Items listed in a dataset:
:::

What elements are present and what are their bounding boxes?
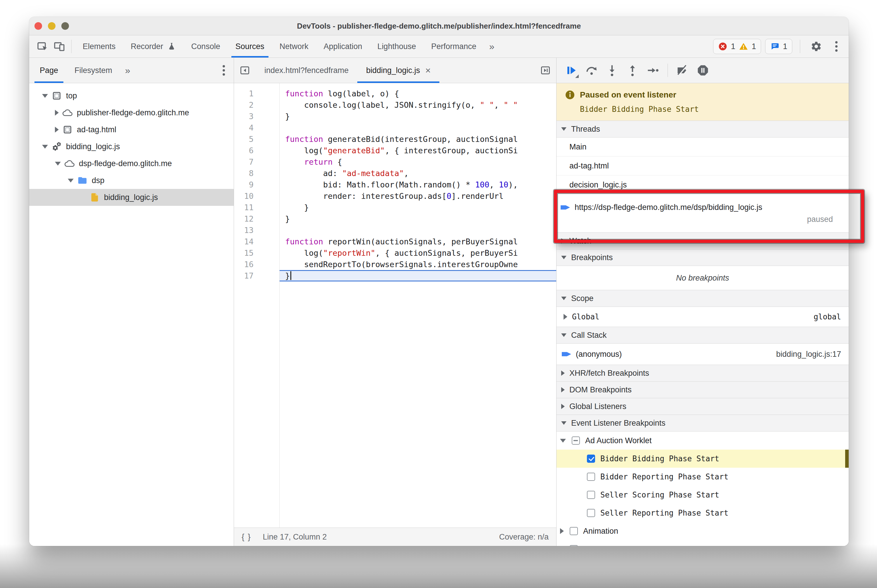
elb-animation[interactable]: Animation: [557, 522, 848, 540]
code-line-11[interactable]: 11 }: [234, 202, 556, 213]
code-line-6[interactable]: 6 log("generateBid", { interestGroup, au…: [234, 145, 556, 156]
checkbox-unchecked[interactable]: [587, 491, 595, 499]
section-breakpoints[interactable]: Breakpoints: [557, 249, 848, 266]
checkbox-unchecked[interactable]: [570, 527, 578, 535]
line-number[interactable]: 9: [234, 179, 279, 190]
thread-ad-tag[interactable]: ad-tag.html: [557, 156, 848, 176]
line-number[interactable]: 11: [234, 202, 279, 213]
tab-filesystem[interactable]: Filesystem: [66, 58, 120, 83]
pretty-print-icon[interactable]: { }: [242, 532, 251, 542]
tab-page[interactable]: Page: [32, 58, 66, 83]
line-number[interactable]: 14: [234, 236, 279, 247]
resume-script-icon[interactable]: [562, 61, 581, 80]
editor-tab-bidding-logic[interactable]: bidding_logic.js ×: [357, 58, 439, 83]
elb-bidder-bidding-phase-start[interactable]: Bidder Bidding Phase Start: [557, 450, 848, 468]
code-line-17[interactable]: 17}: [234, 270, 556, 282]
navigator-menu-icon[interactable]: [216, 63, 232, 78]
code-line-1[interactable]: 1function log(label, o) {: [234, 88, 556, 99]
inspect-element-icon[interactable]: [34, 38, 51, 55]
pause-on-exceptions-icon[interactable]: [693, 61, 712, 80]
code-line-4[interactable]: 4: [234, 122, 556, 134]
more-tabs-icon[interactable]: »: [484, 41, 500, 52]
issues-badge[interactable]: 1 1: [713, 39, 761, 54]
elb-bidder-reporting-phase-start[interactable]: Bidder Reporting Phase Start: [557, 468, 848, 486]
checkbox-indeterminate[interactable]: [572, 436, 580, 445]
section-event-listener-breakpoints[interactable]: Event Listener Breakpoints: [557, 415, 848, 432]
minimize-window-button[interactable]: [48, 22, 56, 30]
line-number[interactable]: 16: [234, 259, 279, 270]
tab-network[interactable]: Network: [272, 35, 316, 57]
code-line-3[interactable]: 3}: [234, 111, 556, 122]
elb-ad-auction-worklet[interactable]: Ad Auction Worklet: [557, 432, 848, 450]
elb-canvas[interactable]: Canvas: [557, 540, 848, 546]
line-number[interactable]: 2: [234, 99, 279, 111]
messages-badge[interactable]: 1: [765, 39, 792, 54]
chevron-down-icon[interactable]: [68, 178, 74, 183]
chevron-down-icon[interactable]: [42, 94, 48, 98]
section-threads[interactable]: Threads: [557, 121, 848, 138]
zoom-window-button[interactable]: [61, 22, 69, 30]
code-line-13[interactable]: 13: [234, 225, 556, 236]
code-line-10[interactable]: 10 render: interestGroup.ads[0].renderUr…: [234, 190, 556, 202]
section-call-stack[interactable]: Call Stack: [557, 327, 848, 344]
device-toolbar-icon[interactable]: [51, 38, 68, 55]
close-icon[interactable]: ×: [425, 66, 431, 75]
tab-application[interactable]: Application: [316, 35, 370, 57]
line-number[interactable]: 4: [234, 122, 279, 134]
line-number[interactable]: 1: [234, 88, 279, 99]
settings-gear-icon[interactable]: [808, 38, 825, 55]
tree-item-publisher-domain[interactable]: publisher-fledge-demo.glitch.me: [29, 104, 234, 121]
line-number[interactable]: 17: [234, 270, 279, 282]
code-line-12[interactable]: 12}: [234, 213, 556, 225]
chevron-right-icon[interactable]: [560, 528, 564, 534]
line-number[interactable]: 7: [234, 156, 279, 168]
section-scope[interactable]: Scope: [557, 290, 848, 307]
call-stack-frame[interactable]: (anonymous) bidding_logic.js:17: [557, 344, 848, 365]
checkbox-unchecked[interactable]: [587, 472, 595, 481]
chevron-right-icon[interactable]: [55, 110, 59, 116]
chevron-down-icon[interactable]: [42, 145, 48, 148]
scope-global-row[interactable]: Global global: [557, 307, 848, 327]
line-number[interactable]: 15: [234, 247, 279, 259]
code-line-7[interactable]: 7 return {: [234, 156, 556, 168]
deactivate-breakpoints-icon[interactable]: [673, 61, 692, 80]
editor-tab-index[interactable]: index.html?fencedframe: [256, 58, 357, 83]
step-out-icon[interactable]: [623, 61, 642, 80]
tab-elements[interactable]: Elements: [75, 35, 123, 57]
line-number[interactable]: 10: [234, 190, 279, 202]
thread-decision-logic[interactable]: decision_logic.js: [557, 176, 848, 195]
code-line-5[interactable]: 5function generateBid(interestGroup, auc…: [234, 134, 556, 145]
code-viewer[interactable]: 1function log(label, o) {2 console.log(l…: [234, 83, 556, 528]
code-line-16[interactable]: 16 sendReportTo(browserSignals.interestG…: [234, 259, 556, 270]
elb-seller-reporting-phase-start[interactable]: Seller Reporting Phase Start: [557, 504, 848, 522]
chevron-down-icon[interactable]: [55, 162, 61, 165]
tab-performance[interactable]: Performance: [424, 35, 484, 57]
chevron-right-icon[interactable]: [55, 127, 59, 132]
tree-item-dsp-folder[interactable]: dsp: [29, 172, 234, 189]
close-window-button[interactable]: [35, 22, 42, 30]
tab-overflow-icon[interactable]: [535, 58, 556, 83]
elb-seller-scoring-phase-start[interactable]: Seller Scoring Phase Start: [557, 486, 848, 504]
checkbox-unchecked[interactable]: [570, 545, 578, 546]
thread-bidding-logic-paused[interactable]: https://dsp-fledge-demo.glitch.me/dsp/bi…: [557, 195, 848, 233]
line-number[interactable]: 5: [234, 134, 279, 145]
tab-lighthouse[interactable]: Lighthouse: [370, 35, 424, 57]
section-dom-breakpoints[interactable]: DOM Breakpoints: [557, 381, 848, 398]
chevron-down-icon[interactable]: [560, 439, 566, 442]
line-number[interactable]: 12: [234, 213, 279, 225]
code-line-9[interactable]: 9 bid: Math.floor(Math.random() * 100, 1…: [234, 179, 556, 190]
tree-item-bidding-logic-file[interactable]: bidding_logic.js: [29, 189, 234, 206]
hide-navigator-icon[interactable]: [234, 58, 256, 83]
chevron-right-icon[interactable]: [564, 314, 567, 320]
line-number[interactable]: 6: [234, 145, 279, 156]
code-line-2[interactable]: 2 console.log(label, JSON.stringify(o, "…: [234, 99, 556, 111]
section-xhr-breakpoints[interactable]: XHR/fetch Breakpoints: [557, 364, 848, 382]
step-icon[interactable]: [644, 61, 662, 80]
tab-console[interactable]: Console: [184, 35, 228, 57]
tree-item-ad-tag[interactable]: ad-tag.html: [29, 121, 234, 138]
thread-main[interactable]: Main: [557, 138, 848, 156]
step-into-icon[interactable]: [603, 61, 621, 80]
checkbox-checked[interactable]: [587, 454, 595, 463]
line-number[interactable]: 13: [234, 225, 279, 236]
code-line-8[interactable]: 8 ad: "ad-metadata",: [234, 168, 556, 179]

:::

What you return must match the data above exactly, with no images included.

§ Response
What elements are present and what are their bounding boxes?
elb-animation[interactable]: Animation: [557, 522, 848, 540]
code-line-11[interactable]: 11 }: [234, 202, 556, 213]
code-line-6[interactable]: 6 log("generateBid", { interestGroup, au…: [234, 145, 556, 156]
checkbox-unchecked[interactable]: [587, 491, 595, 499]
section-breakpoints[interactable]: Breakpoints: [557, 249, 848, 266]
checkbox-unchecked[interactable]: [570, 527, 578, 535]
line-number[interactable]: 9: [234, 179, 279, 190]
thread-ad-tag[interactable]: ad-tag.html: [557, 156, 848, 176]
line-number[interactable]: 11: [234, 202, 279, 213]
tab-filesystem[interactable]: Filesystem: [66, 58, 120, 83]
pretty-print-icon[interactable]: { }: [242, 532, 251, 542]
tab-page[interactable]: Page: [32, 58, 66, 83]
line-number[interactable]: 14: [234, 236, 279, 247]
resume-script-icon[interactable]: [562, 61, 581, 80]
editor-tab-bidding-logic[interactable]: bidding_logic.js ×: [357, 58, 439, 83]
elb-bidder-bidding-phase-start[interactable]: Bidder Bidding Phase Start: [557, 450, 848, 468]
code-line-17[interactable]: 17}: [234, 270, 556, 282]
navigator-menu-icon[interactable]: [216, 63, 232, 78]
code-line-1[interactable]: 1function log(label, o) {: [234, 88, 556, 99]
inspect-element-icon[interactable]: [34, 38, 51, 55]
pause-on-exceptions-icon[interactable]: [693, 61, 712, 80]
code-line-4[interactable]: 4: [234, 122, 556, 134]
more-tabs-icon[interactable]: »: [484, 41, 500, 52]
issues-badge[interactable]: 1 1: [713, 39, 761, 54]
elb-bidder-reporting-phase-start[interactable]: Bidder Reporting Phase Start: [557, 468, 848, 486]
checkbox-indeterminate[interactable]: [572, 436, 580, 445]
section-event-listener-breakpoints[interactable]: Event Listener Breakpoints: [557, 415, 848, 432]
minimize-window-button[interactable]: [48, 22, 56, 30]
line-number[interactable]: 16: [234, 259, 279, 270]
tab-network[interactable]: Network: [272, 35, 316, 57]
code-line-3[interactable]: 3}: [234, 111, 556, 122]
elb-ad-auction-worklet[interactable]: Ad Auction Worklet: [557, 432, 848, 450]
elb-canvas[interactable]: Canvas: [557, 540, 848, 546]
line-number[interactable]: 2: [234, 99, 279, 111]
messages-badge[interactable]: 1: [765, 39, 792, 54]
chevron-down-icon[interactable]: [68, 178, 74, 183]
chevron-down-icon[interactable]: [42, 94, 48, 98]
section-threads[interactable]: Threads: [557, 121, 848, 138]
zoom-window-button[interactable]: [61, 22, 69, 30]
code-line-13[interactable]: 13: [234, 225, 556, 236]
code-line-10[interactable]: 10 render: interestGroup.ads[0].renderUr…: [234, 190, 556, 202]
section-call-stack[interactable]: Call Stack: [557, 327, 848, 344]
device-toolbar-icon[interactable]: [51, 38, 68, 55]
close-icon[interactable]: ×: [425, 66, 431, 75]
tab-application[interactable]: Application: [316, 35, 370, 57]
line-number[interactable]: 4: [234, 122, 279, 134]
line-number[interactable]: 1: [234, 88, 279, 99]
settings-gear-icon[interactable]: [808, 38, 825, 55]
tree-item-publisher-domain[interactable]: publisher-fledge-demo.glitch.me: [29, 104, 234, 121]
line-number[interactable]: 17: [234, 270, 279, 282]
code-line-12[interactable]: 12}: [234, 213, 556, 225]
chevron-right-icon[interactable]: [560, 528, 564, 534]
line-number[interactable]: 7: [234, 156, 279, 168]
section-scope[interactable]: Scope: [557, 290, 848, 307]
call-stack-frame[interactable]: (anonymous) bidding_logic.js:17: [557, 344, 848, 365]
checkbox-unchecked[interactable]: [587, 472, 595, 481]
chevron-right-icon[interactable]: [55, 110, 59, 116]
chevron-down-icon[interactable]: [42, 145, 48, 148]
scope-global-row[interactable]: Global global: [557, 307, 848, 327]
line-number[interactable]: 15: [234, 247, 279, 259]
code-line-7[interactable]: 7 return {: [234, 156, 556, 168]
deactivate-breakpoints-icon[interactable]: [673, 61, 692, 80]
editor-tab-index[interactable]: index.html?fencedframe: [256, 58, 357, 83]
step-out-icon[interactable]: [623, 61, 642, 80]
tab-elements[interactable]: Elements: [75, 35, 123, 57]
line-number[interactable]: 10: [234, 190, 279, 202]
thread-decision-logic[interactable]: decision_logic.js: [557, 176, 848, 195]
code-line-5[interactable]: 5function generateBid(interestGroup, auc…: [234, 134, 556, 145]
code-viewer[interactable]: 1function log(label, o) {2 console.log(l…: [234, 83, 556, 528]
code-line-16[interactable]: 16 sendReportTo(browserSignals.interestG…: [234, 259, 556, 270]
elb-seller-reporting-phase-start[interactable]: Seller Reporting Phase Start: [557, 504, 848, 522]
chevron-down-icon[interactable]: [55, 162, 61, 165]
tab-performance[interactable]: Performance: [424, 35, 484, 57]
chevron-right-icon[interactable]: [55, 127, 59, 132]
tree-item-dsp-folder[interactable]: dsp: [29, 172, 234, 189]
close-window-button[interactable]: [35, 22, 42, 30]
tab-overflow-icon[interactable]: [535, 58, 556, 83]
elb-seller-scoring-phase-start[interactable]: Seller Scoring Phase Start: [557, 486, 848, 504]
checkbox-unchecked[interactable]: [570, 545, 578, 546]
thread-bidding-logic-paused[interactable]: https://dsp-fledge-demo.glitch.me/dsp/bi…: [557, 195, 848, 233]
line-number[interactable]: 5: [234, 134, 279, 145]
tab-lighthouse[interactable]: Lighthouse: [370, 35, 424, 57]
section-dom-breakpoints[interactable]: DOM Breakpoints: [557, 381, 848, 398]
chevron-down-icon[interactable]: [560, 439, 566, 442]
line-number[interactable]: 12: [234, 213, 279, 225]
code-line-9[interactable]: 9 bid: Math.floor(Math.random() * 100, 1…: [234, 179, 556, 190]
tree-item-bidding-logic-file[interactable]: bidding_logic.js: [29, 189, 234, 206]
hide-navigator-icon[interactable]: [234, 58, 256, 83]
chevron-right-icon[interactable]: [564, 314, 567, 320]
line-number[interactable]: 6: [234, 145, 279, 156]
code-line-2[interactable]: 2 console.log(label, JSON.stringify(o, "…: [234, 99, 556, 111]
section-xhr-breakpoints[interactable]: XHR/fetch Breakpoints: [557, 364, 848, 382]
step-icon[interactable]: [644, 61, 662, 80]
tab-console[interactable]: Console: [184, 35, 228, 57]
tree-item-ad-tag[interactable]: ad-tag.html: [29, 121, 234, 138]
thread-main[interactable]: Main: [557, 138, 848, 156]
step-into-icon[interactable]: [603, 61, 621, 80]
checkbox-checked[interactable]: [587, 454, 595, 463]
line-number[interactable]: 13: [234, 225, 279, 236]
code-line-8[interactable]: 8 ad: "ad-metadata",: [234, 168, 556, 179]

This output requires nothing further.